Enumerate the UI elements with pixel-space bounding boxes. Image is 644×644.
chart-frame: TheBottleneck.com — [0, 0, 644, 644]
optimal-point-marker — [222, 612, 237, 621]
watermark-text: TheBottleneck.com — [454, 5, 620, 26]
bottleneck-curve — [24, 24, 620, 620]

= Exercise brief =
Type the entries out again so that they match exactly.

= Reply to the task =
Enumerate the UI elements with pixel-space bounding boxes. Image is 644×644.
chart-frame: TheBottleneck.com — [0, 0, 644, 644]
optimal-point-marker — [222, 612, 237, 621]
watermark-text: TheBottleneck.com — [454, 5, 620, 26]
bottleneck-curve — [24, 24, 620, 620]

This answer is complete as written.